Classification of dural arteriovenous fistulas
Borden classification
 1 Venous drainage directly into the dural venous sinus or meningeal vein
 2 Venous drainage into the dural venous sinus with CVD
 3 Venous drainage directly into subarachnoid veins (CVD only)
Cognard classification
 I Venous drainage into the dural venous sinus with antegrade flow
 IIa Venous drainage into the dural venous sinus with retrograde flow
 IIb Venous drainage into the dural venous sinus with antegrade flow and CVD
 IIa+IIb Venous drainage into the dural venous sinus with retrograde flow and CVD
 III Venous drainage directly into subarachnoid veins (CVD only)

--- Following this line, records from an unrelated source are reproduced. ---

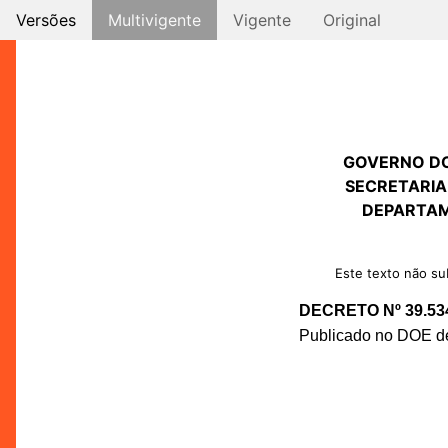
Versões
Multivigente
Vigente
Original
GOVERNO D
SECRETARIA
DEPARTAM
Este texto não sub
DECRETO Nº 39.53
Publicado no DOE de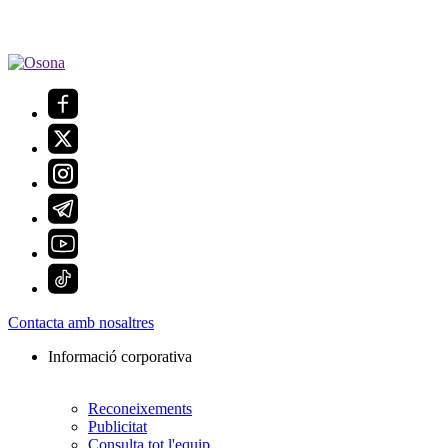
Contacta amb nosaltres
Informació corporativa
Reconeixements
Publicitat
Consulta tot l'equip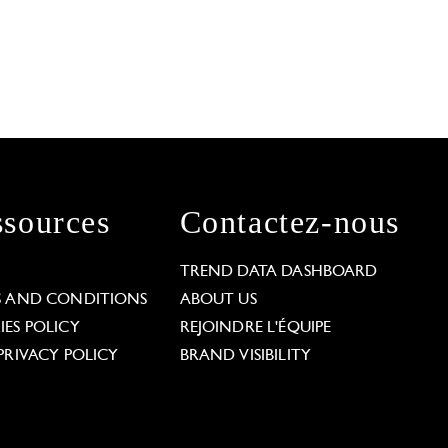
sources
Contactez-nous
L
TREND DATA DASHBOARD
S AND CONDITIONS
ABOUT US
ES POLICY
REJOINDRE L'ÉQUIPE
PRIVACY POLICY
BRAND VISIBILITY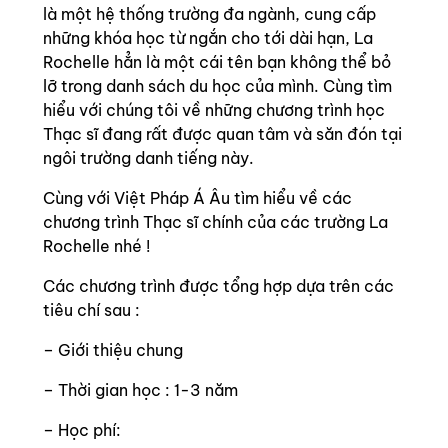
là một hệ thống trường đa ngành, cung cấp
những khóa học từ ngắn cho tới dài hạn, La
Rochelle hẳn là một cái tên bạn không thể bỏ
lỡ trong danh sách du học của mình. Cùng tìm
hiểu với chúng tôi về những chương trình học
Thạc sĩ đang rất được quan tâm và săn đón tại
ngôi trường danh tiếng này.
Cùng với Việt Pháp Á Âu tìm hiểu về các
chương trình Thạc sĩ chính của các trường La
Rochelle nhé !
Các chương trình được tổng hợp dựa trên các
tiêu chí sau :
– Giới thiệu chung
– Thời gian học : 1-3 năm
– Học phí: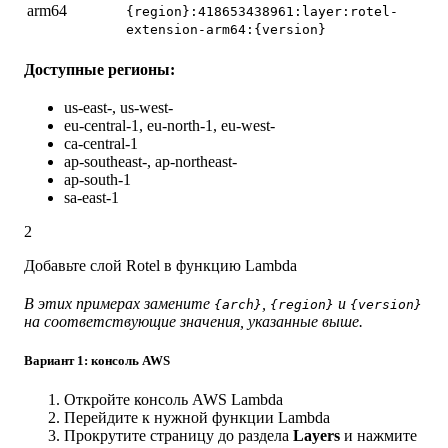
arm64
{region}:418653438961:layer:rotel-
extension-arm64:{version}
Доступные регионы:
us-east-
, us-west-
eu-central-1, eu-north-1, eu-west-
ca-central-1
ap-southeast-
, ap-northeast-
ap-south-1
sa-east-1
2
Добавьте слой Rotel в функцию Lambda
В этих примерах замените
,
и
{arch}
{region}
{version}
на соответствующие значения, указанные выше.
Вариант 1: консоль AWS
Откройте консоль AWS Lambda
Перейдите к нужной функции Lambda
Прокрутите страницу до раздела
Layers
и нажмите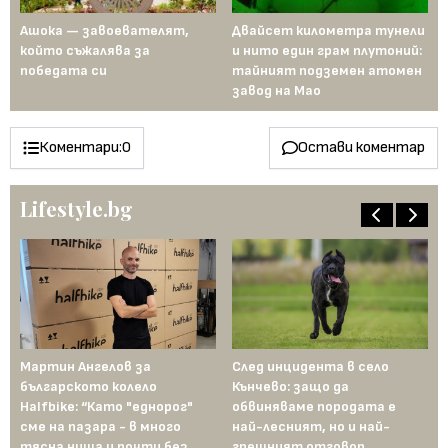
д
Ашока — завоевателят,
Двайсет километра тунели
Ме
а
който съжалява за
и нито един грам плутоний:
пъ
победата си
тайният подземен атомен
ин
завод на Мао
Ев
Коментари:
0
Остави коментар
Lifestyle.bg
Мартин Ангелов за
След инцидента в село
Gu
българското колело
Кънчево: защо да
Ка
Halfbike: “Като "еднорог"
обвиняваме породата е
"Н
сме на пазара - в много
най-лесният, но и най-
за
тясна ниша и почти без
грешният отговор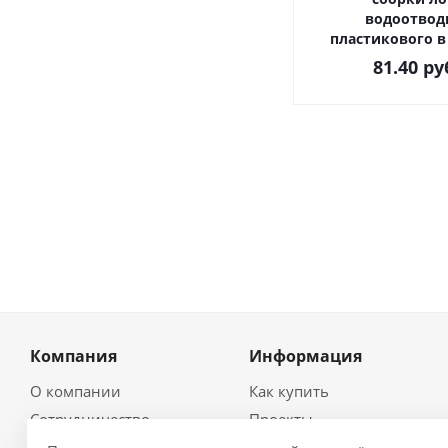
водоотвод
пластикового в
81.40
ру
Компания
Информация
О компании
Как купить
Сотрудничество
Проекты
Новости
Глоссарий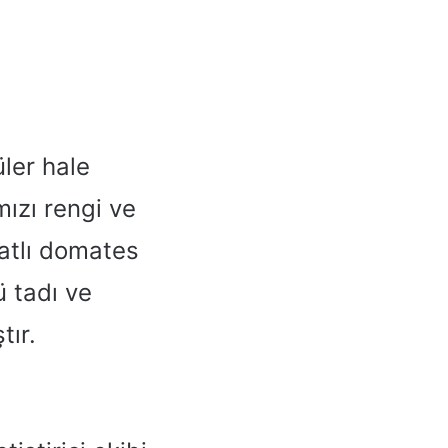
ler hale
mızı rengi ve
tatlı domates
ü tadı ve
tır.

 IV Type III with venous ectasias of the draining subarachnoid veins
 V Direct drainage into spinal perimedullary veins

CVD: cortical venous drainage.

Table 2.
Stereotactic radiosurgical technique for DAVFs
Treatment course Comment
1. Patient selection All DAVFs were diagnosed using conventional cerebral angiography.

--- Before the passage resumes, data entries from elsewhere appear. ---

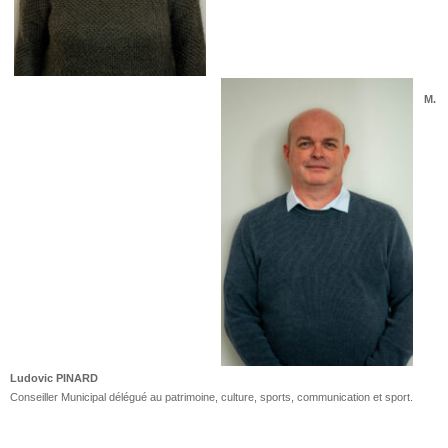
M.
Ludovic PINARD
Conseiller Municipal délégué au patrimoine, culture, sports, communication et sport.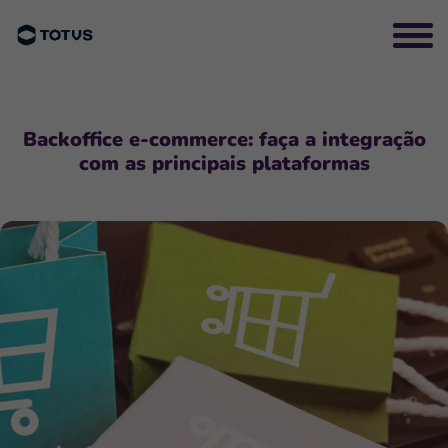
Backoffice e-commerce: faça a integração
com as principais plataformas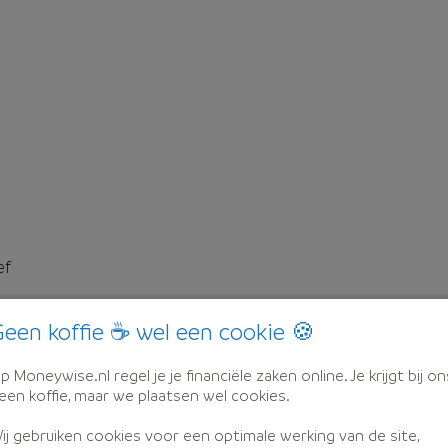
ef
een koffie ☕ wel een cookie 🍪
p Moneywise.nl regel je je financiële zaken online. Je krijgt bij on
een koffie, maar we plaatsen wel cookies.
ij gebruiken cookies voor een optimale werking van de site,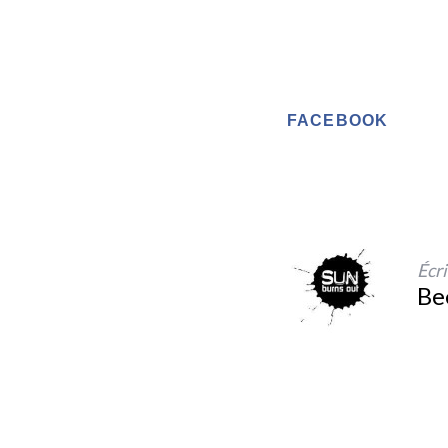
FACEBOOK
Écri
Be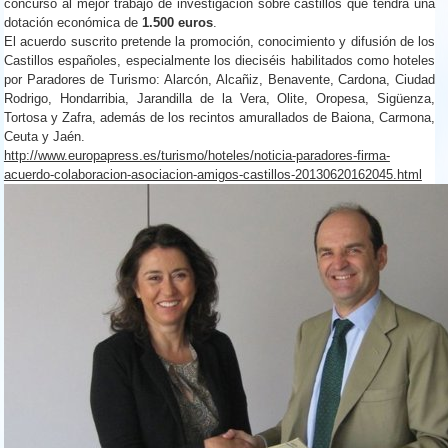
concurso al mejor trabajo de investigación sobre castillos que tendrá una
dotación económica de
1.500 euros
.
El acuerdo suscrito pretende la promoción, conocimiento y difusión de los
Castillos españoles, especialmente los dieciséis habilitados como hoteles
por Paradores de Turismo: Alarcón, Alcañiz, Benavente, Cardona, Ciudad
Rodrigo, Hondarribia, Jarandilla de la Vera, Olite, Oropesa, Sigüenza,
Tortosa y Zafra, además de los recintos amurallados de Baiona, Carmona,
Ceuta y Jaén.
http://www.europapress.es/turismo/hoteles/noticia-paradores-firma-
acuerdo-colaboracion-asociacion-amigos-castillos-20130620162045.html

2. Head frame fixation Proper frame placement is important depending on the location of the DAVF.
3. Stereotactic CT or MRI Identifying adjacent critical structures
4. Stereotactic cerebral angiography Targeting the DAVF
5. Dose planning Proper dose selection and defining the DAVF in the wall of a venous sinus
6. Stereotactic radiosurgery Gamma Knife, etc.
7. Imaging follow-up Cerebral angiography 2 or 3 years after radiosurgery

DAVF: dural arteriovenous fistula, CT: computed tomography, MRI: magnetic resonance imaging.